Johanna M. E. Green
Editing in the Digital Age: From Script, to Print, to Digital Page
This strand focuses on editorial theory of literary and non-literary works, from manuscript to printed text, to the digital page. Its central aims are to engage students in the basics of scholarly digital editing, textual scholarship and the critical apparatus of edited texts, building on the approaches and terminology founded in the printed editions of texts of the past 200 years. By the end of the strand, students can expect to be able to:
- identify the advantages and disadvantages of a range of editorial approaches
- engage with the writings of traditional and emerging editorial theorists (such as, inter alia, Jerome McGann, David Greetham, Peter Robinson, D. F. McKenzie, Elena Pierazzo and Bonnie Mak)
- gain hands-on experience of using and appraising digital editions from CD-ROM to online resource
- be able to present a text for editing, arguing for a particular editorial approach
- and demonstrate engagement with current debates for Scholarly Digital Editions vs. Digital Scholarly Editions.

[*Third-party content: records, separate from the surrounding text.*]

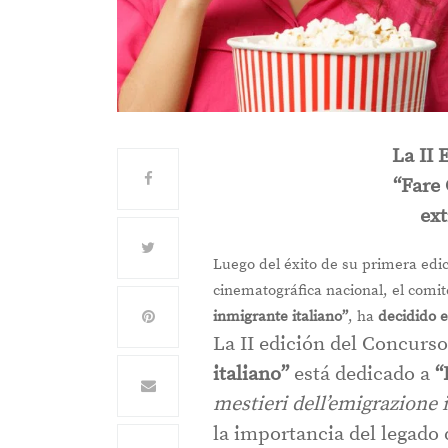
La II 
“Fare 
ext
Luego del éxito de su primera edi
cinematográfica nacional, el comi
inmigrante italiano”
, ha
decidido e
La II edición del Concurs
italiano”
está dedicado a
“
mestieri dell’emigrazione 
la importancia del legado 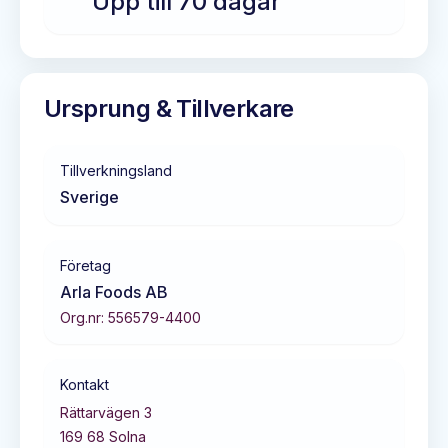
Upp till 70 dagar
Ursprung & Tillverkare
Tillverkningsland
Sverige
Företag
Arla Foods AB
Org.nr:
556579-4400
Kontakt
Rättarvägen 3
169 68
Solna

This strand will focus on five main areas:
- Textual Scholarship and the History of Editorial Theory
- The Rationale of Hypertext
- Digital Editions of Literary Works
- Digital Editions of Non-Literary Works
- Digital Edition vs. Digital Archive vs. Digitisation
At the end of the strand, students will be expected to make an oral group presentation 'Towards an Edition' of a written text of their choice (i.e. literary work, corpus of letters, other writings &c), outlining their editorial approach and their justification of that approach, their intended audience, and their proposed use of hypertext tools (if any) and their intended function. Presentations will be peer-assessed by the entire class.